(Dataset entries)

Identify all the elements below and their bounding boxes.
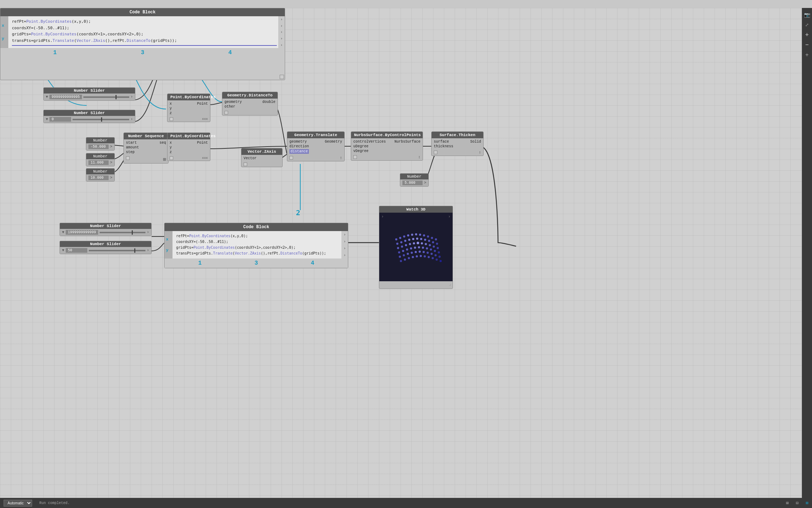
svg-point-27	[413, 242, 415, 244]
slider-3-caret[interactable]: ▼	[62, 230, 64, 234]
code-line-4: transPts=gridPts.Translate(Vector.ZAxis(…	[12, 38, 277, 44]
pbc1-check[interactable]	[170, 117, 173, 121]
vza-check[interactable]	[244, 162, 247, 166]
bottom-right-icon-3[interactable]: ⊠	[806, 500, 808, 506]
run-mode-container: Automatic	[4, 500, 32, 507]
gdt-other: other	[224, 105, 235, 109]
slider-1-caret[interactable]: ▼	[46, 95, 48, 99]
svg-point-8	[423, 234, 425, 236]
svg-point-66	[440, 260, 442, 262]
out-arrow-5[interactable]: ›	[280, 42, 283, 48]
gdt-out: double	[262, 100, 275, 104]
st-out: Solid	[470, 140, 481, 144]
pbc1-header: Point.ByCoordinates	[167, 94, 210, 100]
number-node-minus50: Number -50.000 >	[86, 137, 115, 151]
gt-header: Geometry.Translate	[287, 132, 344, 138]
out-bot-arrow-2[interactable]: ›	[344, 238, 346, 245]
svg-point-18	[420, 238, 422, 240]
watch3d-resize[interactable]: ⌟	[449, 282, 451, 286]
run-mode-select[interactable]: Automatic	[4, 500, 32, 507]
resize-handle-top[interactable]	[280, 75, 284, 79]
ns2-expand[interactable]: !	[418, 155, 420, 160]
svg-point-24	[401, 246, 403, 248]
zoom-out-icon[interactable]: −	[803, 41, 811, 49]
num5-header: Number	[400, 174, 428, 179]
svg-point-59	[412, 256, 414, 258]
bottom-code-label-3: 3	[254, 260, 258, 266]
slider-4-track[interactable]	[89, 250, 145, 251]
ns-port-seq: seq	[160, 141, 166, 145]
ns-checkbox[interactable]	[126, 156, 130, 160]
out-bot-arrow-4[interactable]: ›	[344, 252, 346, 259]
num5-arrow[interactable]: >	[424, 181, 426, 185]
svg-point-60	[416, 255, 418, 257]
code-block-top-header: Code Block	[0, 8, 285, 16]
code-block-bottom: Code Block x y refPt=Point.ByCoordinates…	[164, 223, 348, 268]
vza-header: Vector.ZAxis	[241, 148, 282, 155]
slider-4-arrow[interactable]: ›	[147, 248, 149, 252]
svg-point-16	[412, 238, 414, 240]
out-bot-arrow-1[interactable]: ›	[344, 231, 346, 238]
svg-point-41	[426, 247, 428, 249]
svg-point-65	[436, 259, 438, 261]
slider-4-header: Number Slider	[60, 241, 151, 247]
bottom-label-4-top: 4	[228, 49, 232, 56]
pbc2-check[interactable]	[170, 156, 173, 160]
pbc1-out: Point	[197, 102, 208, 106]
gdt-check[interactable]	[224, 111, 228, 114]
slider-2-caret[interactable]: ▼	[46, 117, 48, 121]
svg-point-40	[422, 247, 424, 249]
svg-point-11	[435, 238, 437, 240]
expand-icon[interactable]: ⤢	[803, 21, 811, 29]
slider-3-arrow[interactable]: ›	[147, 230, 149, 234]
canvas[interactable]: Code Block x y refPt=Point.ByCoordinates…	[0, 8, 812, 508]
number-11-arrow[interactable]: >	[110, 161, 112, 165]
svg-point-42	[430, 248, 432, 251]
pbc1-y: y	[170, 107, 172, 110]
out-arrow-3[interactable]: ›	[280, 29, 283, 35]
number-minus50-arrow[interactable]: >	[110, 145, 112, 149]
svg-point-12	[396, 243, 398, 245]
st-expand[interactable]: !	[479, 151, 481, 155]
fit-icon[interactable]: +	[803, 51, 811, 59]
right-toolbar: 📷 ⤢ + − +	[802, 8, 812, 508]
number-10-header: Number	[86, 169, 114, 174]
number-10-arrow[interactable]: >	[110, 176, 112, 180]
ns-expand[interactable]: ⊞	[163, 156, 166, 162]
svg-point-55	[438, 256, 441, 258]
geometry-distanceto-node: Geometry.DistanceTo geometry double othe…	[222, 92, 278, 116]
svg-point-31	[429, 244, 431, 246]
pbc1-x: x	[170, 102, 172, 106]
slider-2-value: 0	[49, 117, 71, 122]
st-check[interactable]	[434, 151, 437, 154]
pbc1-xxx[interactable]: xxx	[202, 117, 208, 121]
code-block-top-input-x: x	[2, 23, 7, 28]
number-slider-3: Number Slider ▼ i999999999999 ›	[60, 223, 152, 236]
gt-check[interactable]	[289, 156, 293, 160]
svg-point-56	[400, 260, 402, 262]
slider-1-arrow[interactable]: ›	[131, 95, 133, 99]
svg-point-32	[433, 246, 435, 248]
out-arrow-4[interactable]: ›	[280, 35, 283, 42]
zoom-in-icon[interactable]: +	[803, 31, 811, 39]
out-arrow-1[interactable]: ›	[280, 16, 283, 23]
out-arrow-2[interactable]: ›	[280, 23, 283, 29]
slider-3-track[interactable]	[100, 232, 145, 233]
code-line-1: refPt=Point.ByCoordinates(x,y,0);	[12, 18, 277, 25]
bottom-right-icon-2[interactable]: ⊟	[796, 500, 799, 506]
ns2-check[interactable]	[353, 155, 357, 159]
slider-2-track[interactable]	[73, 119, 129, 120]
camera-icon[interactable]: 📷	[803, 11, 811, 19]
st-thickness: thickness	[434, 144, 453, 148]
slider-2-arrow[interactable]: ›	[131, 117, 133, 121]
ns-port-step: step	[126, 150, 135, 154]
pbc2-xxx[interactable]: xxx	[202, 156, 208, 160]
number-node-11: Number 11.000 >	[86, 153, 115, 166]
out-bot-arrow-3[interactable]: ›	[344, 245, 346, 252]
ns2-vdeg: vDegree	[353, 149, 368, 153]
slider-1-track[interactable]	[83, 96, 129, 98]
bottom-right-icon-1[interactable]: ⊞	[786, 500, 789, 506]
gt-expand[interactable]: !	[340, 156, 342, 160]
slider-4-caret[interactable]: ▼	[62, 248, 64, 252]
svg-point-37	[410, 247, 412, 249]
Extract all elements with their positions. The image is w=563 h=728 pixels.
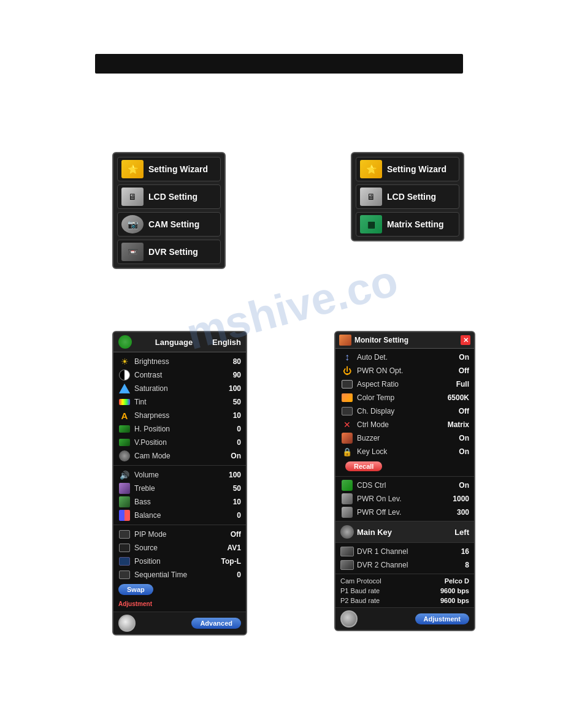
contrast-icon [118, 370, 131, 381]
monitor-row-p1baud[interactable]: P1 Baud rate 9600 bps [335, 586, 474, 596]
monitor-row-p2baud[interactable]: P2 Baud rate 9600 bps [335, 596, 474, 605]
lcd-position-value: Top-L [221, 557, 241, 566]
menu-item-label-lcd-setting: LCD Setting [148, 192, 197, 202]
lcd-row-sharpness[interactable]: A Sharpness 10 [113, 409, 246, 422]
monitor-p2baud-label: P2 Baud rate [340, 597, 440, 604]
advanced-button[interactable]: Advanced [191, 618, 241, 629]
menu-item-right-lcd-setting[interactable]: 🖥 LCD Setting [356, 184, 459, 209]
monitor-pwronlev-value: 1000 [453, 495, 469, 503]
monitor-row-colortemp[interactable]: Color Temp 6500K [335, 391, 474, 404]
adj-label-row: Adjustment [113, 597, 246, 609]
menu-right-panel: ⭐ Setting Wizard 🖥 LCD Setting ▦ Matrix … [351, 152, 464, 241]
menu-item-dvr-setting[interactable]: 📼 DVR Setting [117, 240, 221, 264]
monitor-header-label: Monitor Setting [354, 336, 461, 344]
lcd-row-tint[interactable]: Tint 50 [113, 395, 246, 409]
monitor-row-mainkey[interactable]: Main Key Left [335, 523, 474, 540]
adjustment-button[interactable]: Adjustment [415, 613, 470, 624]
monitor-keylock-label: Key Lock [357, 447, 459, 456]
brightness-icon: ☀ [118, 356, 131, 367]
wizard-icon-right: ⭐ [360, 160, 382, 178]
pwronlev-icon [340, 493, 354, 504]
monitor-camprot-section: Cam Protocol Pelco D P1 Baud rate 9600 b… [335, 574, 474, 608]
wizard-icon: ⭐ [121, 160, 144, 178]
top-bar [95, 54, 463, 74]
monitor-pwronopt-label: PWR ON Opt. [357, 366, 459, 375]
lcd-row-position[interactable]: Position Top-L [113, 555, 246, 568]
ctrlmode-icon: ✕ [340, 419, 354, 430]
lcd-contrast-label: Contrast [134, 371, 233, 379]
lcd-tint-label: Tint [134, 398, 233, 406]
monitor-dvr1-value: 16 [461, 547, 469, 556]
monitor-pwronlev-label: PWR On Lev. [357, 495, 453, 503]
monitor-chdisplay-label: Ch. Display [357, 407, 459, 415]
menu-item-label-right-setting-wizard: Setting Wizard [387, 164, 446, 174]
recall-button[interactable]: Recall [345, 461, 382, 471]
recall-button-row: Recall [335, 458, 474, 474]
lcd-tint-value: 50 [233, 398, 241, 406]
lcd-row-contrast[interactable]: Contrast 90 [113, 368, 246, 382]
lcd-row-brightness[interactable]: ☀ Brightness 80 [113, 355, 246, 368]
lcd-picture-section: ☀ Brightness 80 Contrast 90 Saturation 1… [113, 352, 246, 466]
lcd-row-pipmode[interactable]: PIP Mode Off [113, 528, 246, 541]
monitor-panel-header: Monitor Setting ✕ [335, 332, 474, 349]
monitor-footer-icon [340, 610, 358, 628]
swap-button-row: Swap [113, 582, 246, 597]
monitor-row-pwrofflev[interactable]: PWR Off Lev. 300 [335, 506, 474, 519]
lcd-saturation-value: 100 [229, 384, 241, 393]
lcd-row-hposition[interactable]: H. Position 0 [113, 422, 246, 436]
source-icon [118, 542, 131, 553]
monitor-row-dvr2[interactable]: DVR 2 Channel 8 [335, 558, 474, 572]
lcd-row-volume[interactable]: 🔊 Volume 100 [113, 468, 246, 482]
monitor-row-autodet[interactable]: ↕ Auto Det. On [335, 351, 474, 364]
lcd-header-value: English [212, 338, 241, 347]
monitor-row-buzzer[interactable]: Buzzer On [335, 431, 474, 445]
lcd-row-balance[interactable]: Balance 0 [113, 509, 246, 522]
monitor-row-camprot[interactable]: Cam Protocol Pelco D [335, 576, 474, 586]
lcd-row-saturation[interactable]: Saturation 100 [113, 382, 246, 395]
monitor-row-chdisplay[interactable]: Ch. Display Off [335, 404, 474, 418]
monitor-row-cdsctrl[interactable]: CDS Ctrl On [335, 479, 474, 492]
lcd-pip-section: PIP Mode Off Source AV1 Position Top-L S… [113, 525, 246, 612]
monitor-row-ctrlmode[interactable]: ✕ Ctrl Mode Matrix [335, 418, 474, 431]
monitor-pwrofflev-label: PWR Off Lev. [357, 508, 457, 517]
lcd-row-seqtime[interactable]: Sequential Time 0 [113, 568, 246, 582]
lcd-contrast-value: 90 [233, 371, 241, 379]
menu-item-setting-wizard[interactable]: ⭐ Setting Wizard [117, 157, 221, 181]
lcd-position-label: Position [134, 557, 221, 566]
dvr2-icon [340, 559, 354, 571]
monitor-row-aspect[interactable]: Aspect Ratio Full [335, 377, 474, 391]
menu-item-label-setting-wizard: Setting Wizard [148, 164, 208, 174]
monitor-row-keylock[interactable]: 🔒 Key Lock On [335, 445, 474, 458]
monitor-row-pwronlev[interactable]: PWR On Lev. 1000 [335, 492, 474, 506]
menu-item-lcd-setting[interactable]: 🖥 LCD Setting [117, 184, 221, 209]
lcd-header-icon [118, 335, 132, 349]
monitor-dvr2-label: DVR 2 Channel [357, 561, 465, 569]
monitor-header-icon [339, 335, 351, 346]
lcd-bass-value: 10 [233, 498, 241, 506]
keylock-icon: 🔒 [340, 446, 354, 457]
lcd-row-bass[interactable]: Bass 10 [113, 495, 246, 509]
monitor-keylock-value: On [459, 447, 469, 456]
monitor-panel-footer: Adjustment [335, 608, 474, 630]
matrix-icon: ▦ [360, 215, 382, 233]
monitor-aspect-label: Aspect Ratio [357, 380, 456, 389]
monitor-colortemp-value: 6500K [448, 393, 469, 402]
monitor-close-button[interactable]: ✕ [461, 335, 470, 345]
lcd-icon-right: 🖥 [360, 188, 382, 206]
chdisplay-icon [340, 406, 354, 417]
menu-item-cam-setting[interactable]: 📷 CAM Setting [117, 212, 221, 237]
swap-button[interactable]: Swap [118, 584, 153, 595]
vposition-icon [118, 437, 131, 448]
lcd-row-treble[interactable]: Treble 50 [113, 482, 246, 495]
menu-item-right-matrix-setting[interactable]: ▦ Matrix Setting [356, 212, 459, 237]
monitor-buzzer-label: Buzzer [357, 434, 459, 442]
monitor-row-pwronopt[interactable]: ⏻ PWR ON Opt. Off [335, 364, 474, 377]
lcd-row-cammode[interactable]: Cam Mode On [113, 449, 246, 463]
menu-item-right-setting-wizard[interactable]: ⭐ Setting Wizard [356, 157, 459, 181]
monitor-cds-section: CDS Ctrl On PWR On Lev. 1000 PWR Off Lev… [335, 477, 474, 521]
lcd-row-source[interactable]: Source AV1 [113, 541, 246, 555]
lcd-row-vposition[interactable]: V.Position 0 [113, 436, 246, 449]
monitor-row-dvr1[interactable]: DVR 1 Channel 16 [335, 545, 474, 558]
monitor-dvr1-label: DVR 1 Channel [357, 547, 461, 556]
monitor-autodet-value: On [459, 353, 469, 362]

- PROBLEM TO WORK ON: Pick each line holding the word "pwronlev" out of the data and copy it.

- COMPLETED EXERCISE:
monitor-pwronlev-value: 1000 [453, 495, 469, 503]
pwronlev-icon [340, 493, 354, 504]
monitor-pwronlev-label: PWR On Lev. [357, 495, 453, 503]
monitor-row-pwronlev[interactable]: PWR On Lev. 1000 [335, 492, 474, 506]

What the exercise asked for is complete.